▸ Your goal
Every line in the data must be transcribed exactly.

▸ The records
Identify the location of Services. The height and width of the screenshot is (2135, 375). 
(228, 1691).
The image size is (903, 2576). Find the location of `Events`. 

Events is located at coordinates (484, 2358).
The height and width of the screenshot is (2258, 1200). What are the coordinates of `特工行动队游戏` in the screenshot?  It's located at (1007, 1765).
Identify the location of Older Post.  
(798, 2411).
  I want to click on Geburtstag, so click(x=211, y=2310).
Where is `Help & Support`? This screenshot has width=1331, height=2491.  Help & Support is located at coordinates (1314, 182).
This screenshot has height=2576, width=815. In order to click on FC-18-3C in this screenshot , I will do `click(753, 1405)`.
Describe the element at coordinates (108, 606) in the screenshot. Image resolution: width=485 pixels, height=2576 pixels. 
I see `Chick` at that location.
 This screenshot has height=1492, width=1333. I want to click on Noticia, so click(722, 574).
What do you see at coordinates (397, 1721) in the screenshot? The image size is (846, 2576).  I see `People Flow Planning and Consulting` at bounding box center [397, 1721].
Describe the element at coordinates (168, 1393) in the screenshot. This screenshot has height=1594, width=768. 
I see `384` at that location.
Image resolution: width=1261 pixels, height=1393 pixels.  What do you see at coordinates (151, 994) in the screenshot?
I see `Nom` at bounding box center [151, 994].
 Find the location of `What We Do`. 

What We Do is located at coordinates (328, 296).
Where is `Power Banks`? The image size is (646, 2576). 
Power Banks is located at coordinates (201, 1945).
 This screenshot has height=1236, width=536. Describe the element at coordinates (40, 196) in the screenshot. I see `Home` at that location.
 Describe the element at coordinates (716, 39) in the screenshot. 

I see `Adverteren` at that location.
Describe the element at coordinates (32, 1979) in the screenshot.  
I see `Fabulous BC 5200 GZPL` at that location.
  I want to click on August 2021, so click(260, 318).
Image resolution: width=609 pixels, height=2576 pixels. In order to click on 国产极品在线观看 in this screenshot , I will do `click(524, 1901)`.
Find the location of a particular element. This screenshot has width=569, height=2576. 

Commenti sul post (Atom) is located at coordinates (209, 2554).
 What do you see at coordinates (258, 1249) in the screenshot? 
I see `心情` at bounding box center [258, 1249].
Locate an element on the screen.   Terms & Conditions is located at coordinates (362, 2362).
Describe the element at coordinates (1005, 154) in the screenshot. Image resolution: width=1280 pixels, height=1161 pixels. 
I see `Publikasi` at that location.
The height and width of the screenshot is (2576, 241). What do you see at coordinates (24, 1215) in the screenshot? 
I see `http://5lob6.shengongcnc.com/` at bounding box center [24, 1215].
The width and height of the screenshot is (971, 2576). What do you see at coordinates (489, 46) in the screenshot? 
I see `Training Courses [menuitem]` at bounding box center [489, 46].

▸ Exercise solution
Identify the location of Services. The height and width of the screenshot is (2135, 375). 
(228, 1691).
The image size is (903, 2576). Find the location of `Events`. 

Events is located at coordinates (484, 2358).
The height and width of the screenshot is (2258, 1200). What are the coordinates of `特工行动队游戏` in the screenshot?  It's located at (1007, 1765).
Identify the location of Older Post.  
(798, 2411).
  I want to click on Geburtstag, so click(x=211, y=2310).
Where is `Help & Support`? This screenshot has width=1331, height=2491.  Help & Support is located at coordinates (1314, 182).
This screenshot has height=2576, width=815. In order to click on FC-18-3C in this screenshot , I will do `click(753, 1405)`.
Describe the element at coordinates (108, 606) in the screenshot. Image resolution: width=485 pixels, height=2576 pixels. 
I see `Chick` at that location.
 This screenshot has height=1492, width=1333. I want to click on Noticia, so click(722, 574).
What do you see at coordinates (397, 1721) in the screenshot? The image size is (846, 2576).  I see `People Flow Planning and Consulting` at bounding box center [397, 1721].
Describe the element at coordinates (168, 1393) in the screenshot. This screenshot has height=1594, width=768. 
I see `384` at that location.
Image resolution: width=1261 pixels, height=1393 pixels.  What do you see at coordinates (151, 994) in the screenshot?
I see `Nom` at bounding box center [151, 994].
 Find the location of `What We Do`. 

What We Do is located at coordinates (328, 296).
Where is `Power Banks`? The image size is (646, 2576). 
Power Banks is located at coordinates (201, 1945).
 This screenshot has height=1236, width=536. Describe the element at coordinates (40, 196) in the screenshot. I see `Home` at that location.
 Describe the element at coordinates (716, 39) in the screenshot. 

I see `Adverteren` at that location.
Describe the element at coordinates (32, 1979) in the screenshot.  
I see `Fabulous BC 5200 GZPL` at that location.
  I want to click on August 2021, so click(260, 318).
Image resolution: width=609 pixels, height=2576 pixels. In order to click on 国产极品在线观看 in this screenshot , I will do `click(524, 1901)`.
Find the location of a particular element. This screenshot has width=569, height=2576. 

Commenti sul post (Atom) is located at coordinates (209, 2554).
 What do you see at coordinates (258, 1249) in the screenshot? 
I see `心情` at bounding box center [258, 1249].
Locate an element on the screen.   Terms & Conditions is located at coordinates (362, 2362).
Describe the element at coordinates (1005, 154) in the screenshot. Image resolution: width=1280 pixels, height=1161 pixels. 
I see `Publikasi` at that location.
The height and width of the screenshot is (2576, 241). What do you see at coordinates (24, 1215) in the screenshot? 
I see `http://5lob6.shengongcnc.com/` at bounding box center [24, 1215].
The width and height of the screenshot is (971, 2576). What do you see at coordinates (489, 46) in the screenshot? 
I see `Training Courses [menuitem]` at bounding box center [489, 46].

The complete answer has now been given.